The collaboration, announced Monday (Feb. 16), is designed to tackle what the companies say is one of the biggest challenges in banking: data fragmentation that impedes innovation and limits the customer experience.
“Financial institutions face a common problem: Data lives in silos, legacy integrations break constantly, customer onboarding often takes several days—and lack of visibility across databases means creating personalized experiences is challenging and costly,” the companies said in a news release provided to PYMNTS.
The partnership aims to address this issue by melding Plaid’s financial data connectivity with Backbase’s platform.
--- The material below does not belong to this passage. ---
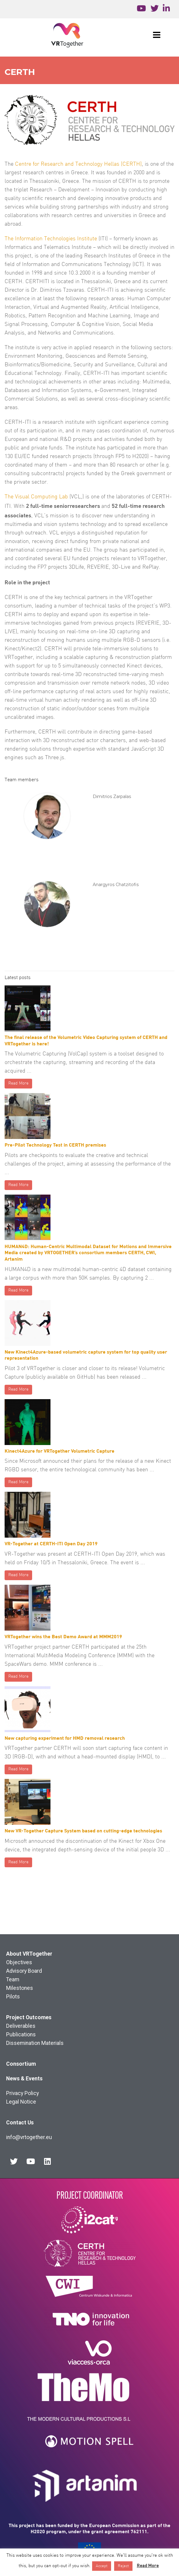  I want to click on VRTogether wins the Best Demo Award at MMM2019, so click(63, 1636).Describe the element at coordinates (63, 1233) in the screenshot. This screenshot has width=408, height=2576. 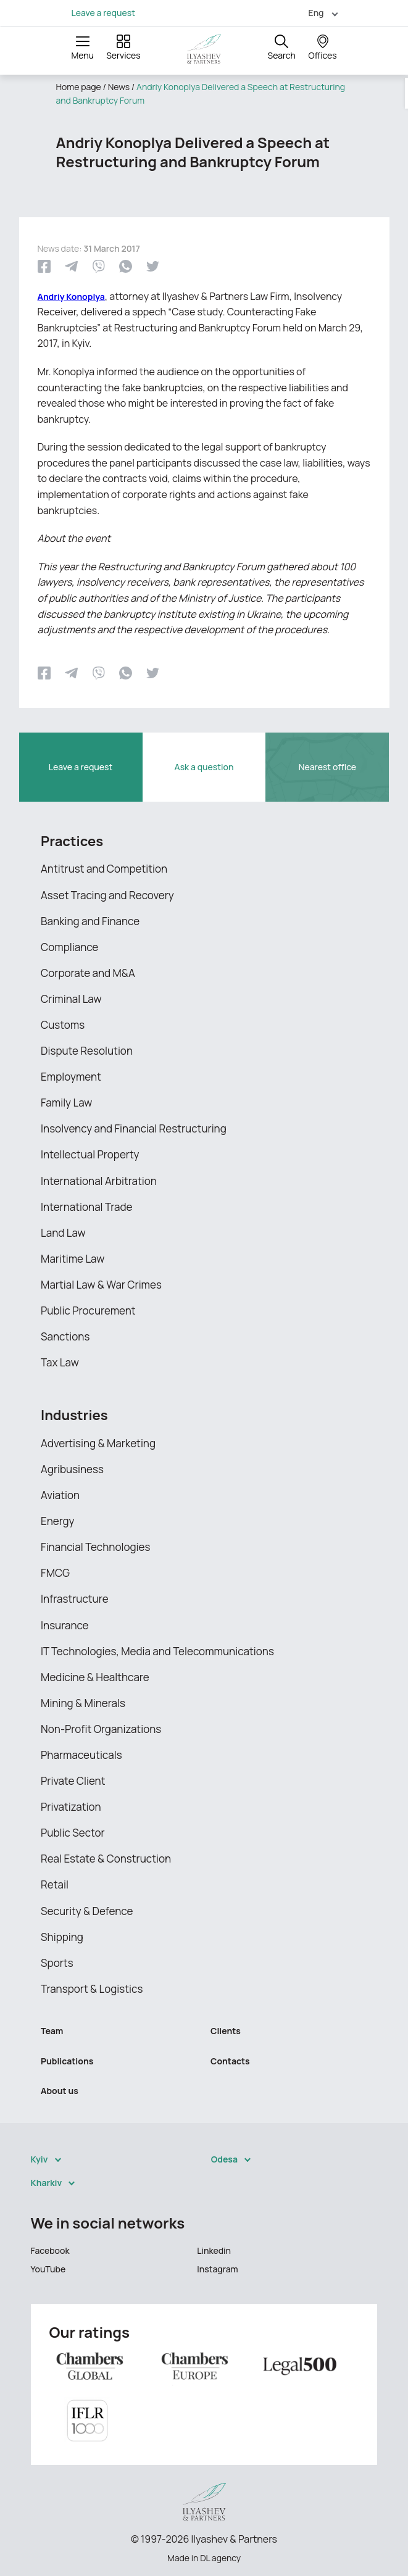
I see `Land Law` at that location.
This lets banks more quickly onboard customers faster, aggregate account data and offer personalized financial journeys.
The solution is available now to banks worldwide via Backbase’s website.
“Artificial intelligence is rapidly changing what’s possible in financial services, but only with strong data foundations,” said Adam Yoxtheimer, head of partnerships at Plaid. “By combining Plaid’s real-time connectivity and intelligence with Backbase’s banking platform, more banks can access the permissioned data and corresponding insights needed to deliver enhanced, personalized experiences.”
PYMNTS took a closer look at the use of AI in the finance world last week, noting that the most consequential AI deployments in the sector are ones customers can’t see.
“They are unfolding inside compliance queues, cash management dashboards and payment routing engines, where AI agents now initiate tasks and move money based on live signals,” that report said. “That transition marks the first real test of whether financial institutions trust AI with operational authority.”
Agentic AI, PYMNTS added, has gone from experimental pilots and to the operational core of financial institutions. Unlike earlier generative AI tools that responded to prompts, agentic systems can plan, reason and carry out multistep workflows with limited human intervention.
The shift is resonating inside finance departments. PYMNTS Intelligence research shows that 43% of chief financial officers expect agentic AI to have a strong impact on dynamic budget reallocation based on real-time cost signals, with another 47% forecasting a moderate impact.
“Finance leaders are increasingly relying on AI agents to monitor spending, optimize cash flow timing and surface anomalies without waiting for month-end closes,” PYMNTS wrote.